Due adolescenti, José e Roberto, si recano nei pressi di una palude frequentata da cacciatori. José, il più mite dei due, cade nell'acqua di uno stagno. Roberto dapprima è paralizzato dalla paura; poi si reca in un villaggio vicino per chiedere aiuto. Un gruppo di volontari si reca allo stagno; uno di essi afferra José per i capelli e porge l'altra mano, che in realtà termina in un moncherino, a un altro soccorritore: si forma così una catena di soccorritori che si tengono per mano; Roberto, inebetito, non partecipa al tentativo di salvataggio. La catena diventa progressivamente più lunga, José è ormai quasi uscito dall'acqua quando il contatto fra le mani di due soccorritori si interrompe e la catena di mani si spezza. José cade nuovamente in acqua trascinando con sé anche il soccorritore con cui era direttamente in contatto, l'uomo privo di una mano. Costui, che a sua volta teme di affogare, prega gli altri di "dargli una mano". Ma gli altri soccorritori iniziano a litigare fra di loro rinfacciandosi la causa dell'insuccesso.

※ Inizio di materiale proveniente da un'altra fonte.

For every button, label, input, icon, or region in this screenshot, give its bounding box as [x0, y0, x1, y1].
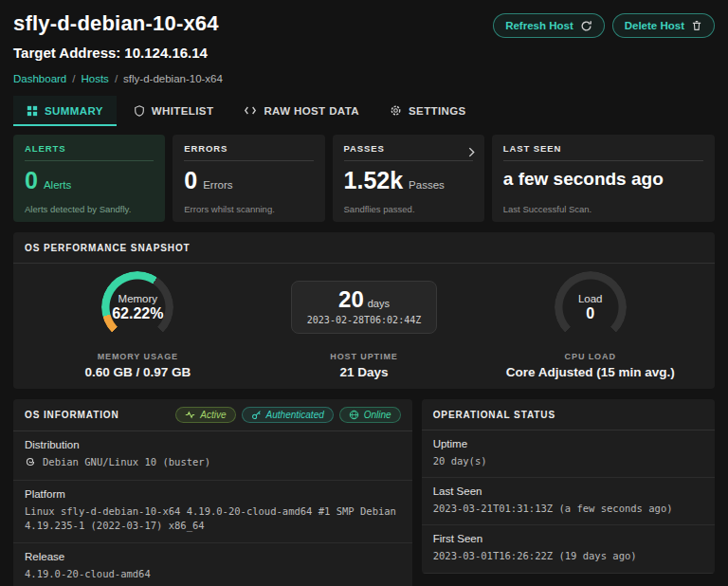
release-text: 4.19.0-20-cloud-amd64 — [25, 567, 151, 581]
tab-whitelist[interactable]: WHITELIST — [120, 96, 228, 126]
tab-summary-label: SUMMARY — [45, 105, 103, 117]
alerts-count: 0 — [25, 169, 38, 192]
memory-gauge-area: Memory 62.22% — [101, 269, 173, 345]
refresh-host-button[interactable]: Refresh Host — [493, 13, 605, 38]
uptime-label: Uptime — [433, 438, 703, 449]
last-seen-label: Last Seen — [433, 485, 703, 497]
alerts-card-caption: Alerts detected by Sandfly. — [25, 204, 154, 214]
uptime-days: 20 days — [338, 288, 390, 311]
last-seen-timestamp: 2023-03-21T01:31:13Z (a few seconds ago) — [433, 502, 703, 516]
tab-whitelist-label: WHITELIST — [152, 105, 214, 117]
distribution-text: Debian GNU/Linux 10 (buster) — [43, 455, 210, 469]
uptime-text: 20 day(s) — [433, 454, 487, 468]
operational-status-header: OPERATIONAL STATUS — [422, 399, 715, 430]
operational-status-title: OPERATIONAL STATUS — [433, 410, 555, 420]
breadcrumb-hosts-link[interactable]: Hosts — [81, 73, 108, 84]
host-uptime-detail: 21 Days — [339, 365, 388, 379]
errors-card-value: 0 Errors — [184, 169, 313, 192]
platform-field: Platform Linux sfly-d-debian-10-x64 4.19… — [13, 481, 412, 542]
breadcrumb-dashboard-link[interactable]: Dashboard — [13, 73, 66, 84]
distribution-value: Debian GNU/Linux 10 (buster) — [25, 455, 401, 471]
first-seen-text: 2023-03-01T16:26:22Z (19 days ago) — [433, 549, 637, 563]
distribution-field: Distribution Debian GNU/Linux 10 (buster… — [13, 431, 412, 481]
passes-card-value: 1.52k Passes — [344, 169, 473, 192]
host-uptime-column: 20 days 2023-02-28T06:02:44Z HOST UPTIME… — [251, 269, 478, 379]
memory-gauge-center: Memory 62.22% — [101, 271, 173, 343]
host-detail-page: sfly-d-debian-10-x64 Refresh Host Delete… — [0, 0, 728, 586]
uptime-box: 20 days 2023-02-28T06:02:44Z — [291, 281, 437, 334]
os-information-title: OS INFORMATION — [25, 410, 119, 420]
breadcrumb: Dashboard / Hosts / sfly-d-debian-10-x64 — [13, 73, 715, 84]
target-address-line: Target Address:10.124.16.14 — [13, 45, 715, 61]
uptime-value: 20 day(s) — [433, 454, 703, 468]
alerts-unit: Alerts — [44, 179, 71, 191]
host-uptime-label: HOST UPTIME — [330, 352, 397, 361]
authenticated-badge-label: Authenticated — [266, 410, 324, 420]
shield-icon — [134, 105, 145, 117]
load-gauge: Load 0 — [555, 271, 627, 343]
uptime-days-unit: days — [368, 298, 390, 309]
breadcrumb-separator: / — [72, 73, 75, 84]
memory-usage-detail: 0.60 GB / 0.97 GB — [84, 365, 191, 379]
platform-value: Linux sfly-d-debian-10-x64 4.19.0-20-clo… — [25, 504, 401, 533]
release-label: Release — [25, 551, 401, 562]
uptime-days-value: 20 — [338, 288, 364, 311]
chevron-right-icon[interactable] — [468, 144, 475, 161]
memory-gauge: Memory 62.22% — [101, 271, 173, 343]
errors-card: ERRORS 0 Errors Errors whilst scanning. — [173, 135, 324, 222]
active-badge: Active — [175, 407, 235, 423]
code-icon — [244, 105, 257, 116]
load-gauge-area: Load 0 — [555, 269, 627, 345]
cpu-load-detail: Core Adjusted (15 min avg.) — [506, 365, 675, 379]
passes-card-title: PASSES — [344, 143, 473, 154]
errors-unit: Errors — [203, 179, 232, 191]
globe-icon — [349, 410, 359, 420]
platform-label: Platform — [25, 488, 401, 500]
alerts-card-value: 0 Alerts — [25, 169, 154, 192]
tab-raw-host-data-label: RAW HOST DATA — [264, 105, 359, 117]
last-seen-value: a few seconds ago — [503, 169, 703, 190]
passes-card[interactable]: PASSES 1.52k Passes Sandflies passed. — [333, 135, 484, 222]
bottom-panels: OS INFORMATION Active Authenticated — [13, 399, 715, 586]
first-seen-timestamp: 2023-03-01T16:26:22Z (19 days ago) — [433, 549, 703, 563]
refresh-host-button-label: Refresh Host — [505, 20, 573, 31]
tab-summary[interactable]: SUMMARY — [13, 96, 117, 126]
header-actions: Refresh Host Delete Host — [493, 13, 715, 38]
host-tabs: SUMMARY WHITELIST RAW HOST DATA SETTINGS — [13, 96, 715, 126]
release-field: Release 4.19.0-20-cloud-amd64 — [13, 543, 412, 586]
authenticated-badge: Authenticated — [242, 407, 334, 423]
grid-icon — [27, 105, 38, 117]
load-gauge-center: Load 0 — [555, 271, 627, 343]
errors-card-caption: Errors whilst scanning. — [184, 204, 313, 214]
passes-unit: Passes — [409, 179, 445, 191]
stat-cards-row: ALERTS 0 Alerts Alerts detected by Sandf… — [13, 135, 715, 222]
first-seen-label: First Seen — [433, 533, 703, 544]
uptime-box-area: 20 days 2023-02-28T06:02:44Z — [291, 269, 437, 345]
divider — [344, 160, 473, 161]
refresh-icon — [580, 20, 592, 32]
delete-host-button-label: Delete Host — [625, 20, 684, 31]
release-value: 4.19.0-20-cloud-amd64 — [25, 567, 401, 581]
page-header: sfly-d-debian-10-x64 Refresh Host Delete… — [13, 11, 715, 61]
uptime-timestamp: 2023-02-28T06:02:44Z — [307, 315, 421, 325]
last-seen-field: Last Seen 2023-03-21T01:31:13Z (a few se… — [422, 478, 715, 525]
memory-usage-column: Memory 62.22% MEMORY USAGE 0.60 GB / 0.9… — [25, 269, 251, 379]
cpu-load-label: CPU LOAD — [565, 352, 616, 361]
errors-card-title: ERRORS — [184, 143, 313, 154]
passes-count: 1.52k — [344, 169, 404, 192]
delete-host-button[interactable]: Delete Host — [612, 13, 715, 38]
tab-settings[interactable]: SETTINGS — [376, 96, 480, 126]
target-address-value: 10.124.16.14 — [124, 45, 208, 61]
breadcrumb-current: sfly-d-debian-10-x64 — [123, 73, 223, 84]
key-icon — [251, 410, 262, 420]
load-gauge-value: 0 — [586, 305, 594, 322]
gear-icon — [390, 104, 402, 117]
last-seen-card-caption: Last Successful Scan. — [503, 204, 703, 214]
distribution-label: Distribution — [25, 439, 401, 450]
tab-raw-host-data[interactable]: RAW HOST DATA — [230, 96, 373, 126]
memory-gauge-title: Memory — [118, 293, 158, 304]
tab-settings-label: SETTINGS — [409, 105, 466, 117]
last-seen-text: 2023-03-21T01:31:13Z (a few seconds ago) — [433, 502, 673, 516]
target-address-label: Target Address: — [13, 45, 120, 61]
last-seen-card-title: LAST SEEN — [503, 143, 703, 154]
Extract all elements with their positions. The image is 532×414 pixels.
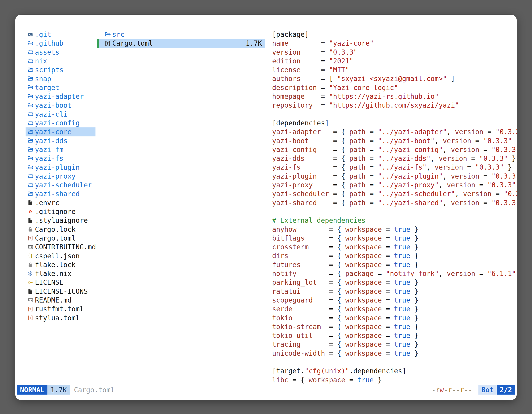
markdown-icon (27, 297, 34, 303)
item-label: README.md (35, 296, 72, 304)
file-item-gitignore[interactable]: .gitignore (26, 207, 95, 216)
file-item-license[interactable]: LICENSE (26, 278, 95, 287)
file-item-stylua-toml[interactable]: stylua.toml (26, 314, 95, 322)
preview-line: repository = "https://github.com/sxyazi/… (272, 101, 517, 110)
folder-icon (27, 147, 34, 153)
mode-badge: NORMAL (17, 385, 48, 395)
dir-item-scripts[interactable]: scripts (26, 66, 95, 74)
item-label: yazi-plugin (35, 164, 80, 171)
preview-line: license = "MIT" (272, 66, 517, 74)
preview-line: notify = { package = "notify-fork", vers… (272, 269, 517, 278)
status-bar: NORMAL 1.7K Cargo.toml -rw-r--r-- Bot 2/… (17, 385, 515, 395)
preview-line: description = "Yazi core logic" (272, 83, 517, 92)
preview-line: name = "yazi-core" (272, 39, 517, 48)
folder-icon (27, 85, 34, 91)
item-label: yazi-cli (35, 110, 67, 118)
dir-item-snap[interactable]: snap (26, 74, 95, 83)
dir-item-yazi-core[interactable]: yazi-core (26, 127, 95, 136)
item-size: 1.7K (246, 39, 265, 47)
file-icon (27, 217, 34, 223)
file-item-cspell-json[interactable]: cspell.json (26, 251, 95, 260)
item-label: target (35, 84, 59, 92)
current-pane: srcCargo.toml1.7K (97, 30, 265, 48)
item-label: scripts (35, 66, 63, 74)
dir-item-yazi-fs[interactable]: yazi-fs (26, 154, 95, 163)
permission-char: r (448, 386, 452, 394)
dir-item-yazi-boot[interactable]: yazi-boot (26, 101, 95, 110)
git-icon (27, 209, 34, 215)
file-item-readme-md[interactable]: README.md (26, 296, 95, 305)
permissions-text: -rw-r--r-- (432, 386, 472, 394)
dir-item-yazi-cli[interactable]: yazi-cli (26, 110, 95, 119)
preview-line: anyhow = { workspace = true } (272, 225, 517, 234)
permission-char: - (452, 386, 456, 394)
preview-line: [dependencies] (272, 119, 517, 127)
cursor-marker (97, 39, 99, 48)
preview-line: homepage = "https://yazi-rs.github.io" (272, 92, 517, 101)
preview-line: yazi-proxy = { path = "../yazi-proxy", v… (272, 181, 517, 189)
permission-char: - (464, 386, 468, 394)
item-label: cspell.json (35, 252, 80, 260)
item-label: CONTRIBUTING.md (35, 243, 95, 251)
folder-icon (27, 67, 34, 73)
dir-item-yazi-dds[interactable]: yazi-dds (26, 136, 95, 145)
file-item-cargo-toml[interactable]: Cargo.toml (26, 234, 95, 243)
preview-line: futures = { workspace = true } (272, 260, 517, 269)
file-item-flake-lock[interactable]: flake.lock (26, 260, 95, 269)
status-left: NORMAL 1.7K Cargo.toml (17, 385, 114, 395)
folder-icon (27, 120, 34, 126)
item-label: Cargo.lock (35, 225, 76, 233)
folder-icon (27, 58, 34, 64)
permission-char: - (456, 386, 460, 394)
preview-line: yazi-scheduler = { path = "../yazi-sched… (272, 189, 517, 198)
dir-item-yazi-plugin[interactable]: yazi-plugin (26, 163, 95, 172)
folder-icon (27, 111, 34, 117)
item-label: rustfmt.toml (35, 305, 84, 313)
preview-line: ratatui = { workspace = true } (272, 287, 517, 296)
dir-item-yazi-adapter[interactable]: yazi-adapter (26, 92, 95, 101)
file-item-license-icons[interactable]: LICENSE-ICONS (26, 287, 95, 296)
item-label: .styluaignore (35, 216, 88, 224)
toml-icon (27, 315, 34, 321)
preview-line: tokio-stream = { workspace = true } (272, 322, 517, 331)
dir-item-yazi-scheduler[interactable]: yazi-scheduler (26, 181, 95, 189)
permission-char: - (432, 386, 436, 394)
item-label: stylua.toml (35, 314, 80, 322)
file-item-cargo-toml[interactable]: Cargo.toml1.7K (97, 39, 265, 48)
item-label: yazi-shared (35, 190, 80, 198)
file-item-cargo-lock[interactable]: Cargo.lock (26, 225, 95, 234)
dir-item-git[interactable]: .git (26, 30, 95, 39)
preview-line: [package] (272, 30, 517, 39)
item-label: snap (35, 75, 51, 83)
preview-line: parking_lot = { workspace = true } (272, 278, 517, 287)
dir-item-yazi-config[interactable]: yazi-config (26, 119, 95, 127)
dir-item-yazi-shared[interactable]: yazi-shared (26, 189, 95, 198)
dir-item-github[interactable]: .github (26, 39, 95, 48)
item-label: Cargo.toml (112, 39, 153, 47)
toml-icon (27, 306, 34, 312)
folder-git-icon (27, 31, 34, 38)
dir-item-assets[interactable]: assets (26, 48, 95, 57)
dir-item-target[interactable]: target (26, 83, 95, 92)
item-label: yazi-config (35, 119, 80, 127)
file-item-rustfmt-toml[interactable]: rustfmt.toml (26, 305, 95, 313)
preview-line: scopeguard = { workspace = true } (272, 296, 517, 305)
file-item-flake-nix[interactable]: flake.nix (26, 269, 95, 278)
item-label: yazi-proxy (35, 172, 76, 180)
item-label: src (112, 30, 124, 39)
preview-line: # External dependencies (272, 216, 517, 225)
dir-item-src[interactable]: src (97, 30, 265, 39)
item-label: Cargo.toml (35, 234, 76, 242)
file-item-styluaignore[interactable]: .styluaignore (26, 216, 95, 225)
dir-item-nix[interactable]: nix (26, 57, 95, 66)
preview-line: yazi-plugin = { path = "../yazi-plugin",… (272, 172, 517, 181)
lock-icon (27, 262, 34, 268)
file-item-envrc[interactable]: .envrc (26, 198, 95, 207)
preview-line (272, 358, 517, 366)
status-right: -rw-r--r-- Bot 2/2 (432, 385, 515, 395)
dir-item-yazi-proxy[interactable]: yazi-proxy (26, 172, 95, 181)
dir-item-yazi-fm[interactable]: yazi-fm (26, 145, 95, 154)
preview-line: yazi-dds = { path = "../yazi-dds", versi… (272, 154, 517, 163)
key-icon (27, 279, 34, 286)
file-item-contributing-md[interactable]: CONTRIBUTING.md (26, 243, 95, 251)
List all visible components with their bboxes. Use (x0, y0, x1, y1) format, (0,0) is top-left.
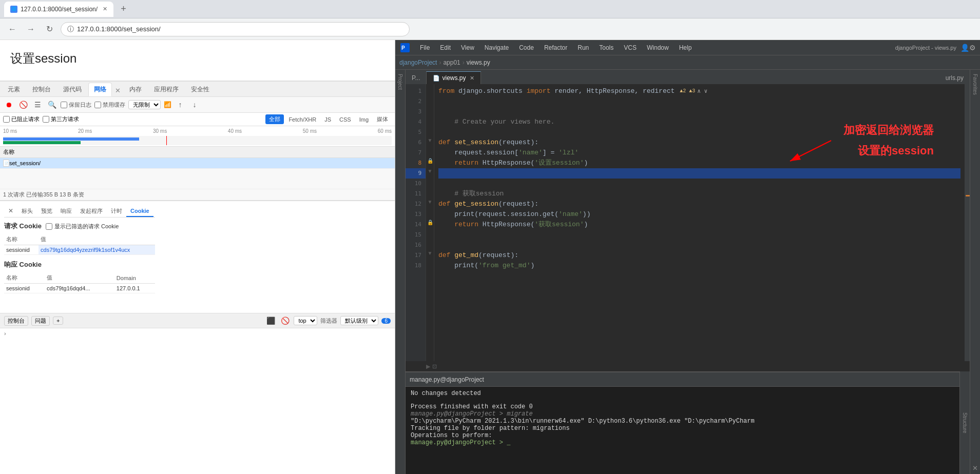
menu-refactor[interactable]: Refactor (539, 42, 572, 53)
ide-settings-button[interactable]: ⚙ (969, 44, 976, 52)
address-bar[interactable]: ⓘ 127.0.0.1:8000/set_session/ (61, 22, 410, 36)
filter-all[interactable]: 全部 (265, 114, 284, 124)
blocked-requests-checkbox[interactable] (3, 116, 10, 123)
ide-breadcrumb: djangoProject › app01 › views.py (395, 55, 980, 70)
network-detail-tabs: ✕ 标头 预览 响应 发起程序 计时 Cookie (4, 205, 155, 218)
show-filtered-checkbox[interactable] (46, 223, 52, 230)
preserve-log-label[interactable]: 保留日志 (61, 101, 91, 109)
detail-tab-response[interactable]: 响应 (56, 205, 76, 217)
detail-tab-timing[interactable]: 计时 (107, 205, 126, 217)
code-line-9 (438, 168, 960, 179)
disable-cache-label[interactable]: 禁用缓存 (94, 101, 125, 109)
devtools-tab-close-icon[interactable]: ✕ (113, 85, 123, 96)
back-button[interactable]: ← (5, 22, 20, 36)
network-list: 📄 set_session/ (0, 158, 395, 189)
search-button[interactable]: 🔍 (46, 99, 57, 110)
log-badge: 6 (381, 318, 391, 324)
filter-img[interactable]: Img (356, 114, 372, 124)
devtools-tab-memory[interactable]: 内存 (124, 83, 147, 96)
devtools-tab-network[interactable]: 网络 (88, 83, 112, 96)
response-cookie-section: 响应 Cookie 名称 值 Domain (4, 260, 155, 293)
detail-close-icon[interactable]: ✕ (4, 205, 17, 217)
add-tab-button[interactable]: + (53, 317, 63, 325)
console-tab[interactable]: 控制台 (4, 316, 28, 326)
fold-indicators: ▼ 🔒 ▼ ▼ 🔒 ▼ (426, 84, 434, 361)
menu-file[interactable]: File (415, 42, 435, 53)
browser-chrome: 🌐 127.0.0.1:8000/set_session/ ✕ + (0, 0, 980, 18)
import-button[interactable]: ↑ (175, 99, 186, 110)
filter-fetch-xhr[interactable]: Fetch/XHR (285, 114, 320, 124)
terminal-line-2 (411, 397, 965, 403)
tab-close-icon[interactable]: ✕ (103, 6, 107, 12)
views-tab-close[interactable]: ✕ (470, 75, 474, 82)
third-party-label[interactable]: 第三方请求 (43, 115, 79, 123)
blocked-requests-label[interactable]: 已阻止请求 (3, 115, 40, 123)
filter-label: 筛选器 (320, 317, 337, 325)
resp-cookie-name: sessionid (4, 284, 45, 293)
detail-tab-preview[interactable]: 预览 (37, 205, 56, 217)
devtools-tab-security[interactable]: 安全性 (185, 83, 215, 96)
tab-title: 127.0.0.1:8000/set_session/ (21, 6, 98, 13)
menu-edit[interactable]: Edit (435, 42, 456, 53)
breadcrumb-sep1: › (439, 59, 441, 66)
ide-tab-urls[interactable]: urls.py (939, 71, 970, 84)
new-tab-button[interactable]: + (117, 4, 130, 14)
filter-button[interactable]: ☰ (32, 99, 43, 110)
ide-profile-button[interactable]: 👤 (960, 44, 969, 52)
menu-view[interactable]: View (456, 42, 479, 53)
sidebar-label-project[interactable]: Project (396, 72, 404, 92)
right-sidebar-strip: Favorites ✕ (970, 70, 980, 474)
problems-tab[interactable]: 问题 (31, 316, 50, 326)
table-row[interactable]: 📄 set_session/ (0, 158, 395, 169)
code-line-14: return HttpResponse('获取session') (438, 220, 960, 230)
devtools-tab-console[interactable]: 控制台 (27, 83, 56, 96)
breadcrumb-app: app01 (443, 59, 460, 66)
detail-tab-headers[interactable]: 标头 (17, 205, 37, 217)
menu-vcs[interactable]: VCS (619, 42, 642, 53)
devtools-tab-sources[interactable]: 源代码 (57, 83, 87, 96)
menu-code[interactable]: Code (514, 42, 539, 53)
menu-tools[interactable]: Tools (594, 42, 619, 53)
disable-cache-checkbox[interactable] (94, 102, 101, 108)
code-content[interactable]: 加密返回给浏览器 设置的session (434, 84, 965, 361)
terminal-content[interactable]: No changes detected Process finished wit… (406, 387, 970, 474)
code-line-8: return HttpResponse('设置session') (438, 158, 960, 168)
sidebar-label-favorites[interactable]: Favorites (971, 72, 979, 97)
filter-js[interactable]: JS (321, 114, 335, 124)
console-record-icon[interactable]: ⬛ (265, 315, 276, 326)
console-top-select[interactable]: top (294, 316, 317, 325)
resp-col-value: 值 (45, 272, 114, 284)
third-party-checkbox[interactable] (43, 116, 49, 123)
forward-button[interactable]: → (24, 22, 38, 36)
status-bar: 1 次请求 已传输355 B 13 B 条资 (0, 189, 395, 200)
menu-navigate[interactable]: Navigate (479, 42, 514, 53)
preserve-log-checkbox[interactable] (61, 102, 67, 108)
sidebar-close-icon[interactable]: ✕ (972, 464, 978, 472)
menu-run[interactable]: Run (572, 42, 594, 53)
ide-tab-project[interactable]: P... (406, 71, 426, 84)
detail-tab-initiator[interactable]: 发起程序 (76, 205, 107, 217)
terminal-tab-label[interactable]: manage.py@djangoProject (410, 376, 484, 383)
clear-button[interactable]: 🚫 (17, 99, 29, 110)
devtools-tab-elements[interactable]: 元素 (2, 83, 26, 96)
log-level-select[interactable]: 默认级别 (340, 316, 378, 325)
record-button[interactable]: ⏺ (3, 99, 14, 110)
devtools-tab-application[interactable]: 应用程序 (148, 83, 184, 96)
table-row: sessionid cds79tg16dqd4yzezrif9k1sof1v4u… (4, 245, 155, 255)
console-clear-icon[interactable]: 🚫 (279, 315, 291, 326)
menu-help[interactable]: Help (674, 42, 697, 53)
console-bar: 控制台 问题 + ⬛ 🚫 top 筛选器 默认级别 6 (0, 313, 395, 328)
export-button[interactable]: ↓ (189, 99, 200, 110)
resp-col-domain: Domain (114, 272, 155, 284)
throttle-select[interactable]: 无限制 (128, 100, 161, 109)
request-cookie-section: 请求 Cookie 显示已筛选的请求 Cookie 名称 值 (4, 222, 155, 255)
menu-window[interactable]: Window (642, 42, 674, 53)
show-filtered-label[interactable]: 显示已筛选的请求 Cookie (46, 223, 119, 230)
filter-css[interactable]: CSS (336, 114, 355, 124)
console-arrow: › (4, 330, 6, 337)
ide-tab-views[interactable]: 📄 views.py ✕ (426, 71, 481, 84)
filter-media[interactable]: 媒体 (373, 114, 392, 124)
detail-tab-cookie[interactable]: Cookie (126, 205, 153, 217)
refresh-button[interactable]: ↻ (42, 22, 56, 36)
browser-tab[interactable]: 🌐 127.0.0.1:8000/set_session/ ✕ (4, 2, 113, 17)
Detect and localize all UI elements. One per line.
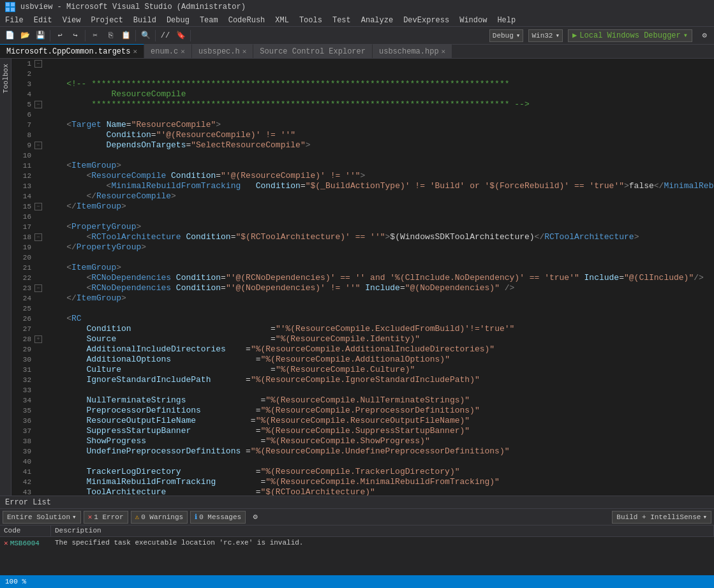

La scritta "Fim" (fine) appare sul moncherino dell'anziano soccorritore che grida ripetutamente "datemi una mano". Una scritta avverte che in origine il film finiva in quel punto, ma che la censura pretese un finale ottimista. Roberto si scuote dal suo torpore, afferra l'anziano soccorritore per un braccio dando inizio a una nuova catena. José è tratto nuovamente fuori dall'acqua; qualcuno, riferendosi a José, grida che il ragazzo è vivo.
Nel libro Il cinema vuol dire Porro-Turroni mettono le scene delle sabbie mobili, dove finisce José, tra gli stereotipi del cinema, e, secondo Maurizio Porro, uno stereotipo è «l'amore per il cinema che va al di là dell'autore singolo: è come una lingua nuova che si impara».[1] Nel film, in effetti, «la componente documentaria, sociologica, si affianca a quella astratta, simbolica e ideologica».[2] Attraverso questo linguaggio cinematografico, secondo Randal Johnson, A Caça, insieme a Atto di primavera o Aniki Bóbó non sono film direttamente politici, ma, piuttosto, sollevano la questione dell'autoritarismo e della violenza nel mondo moderno e il bisogno di solidarietà e, in tale modo, possono essere visti molti dei film successivi del regista.[3]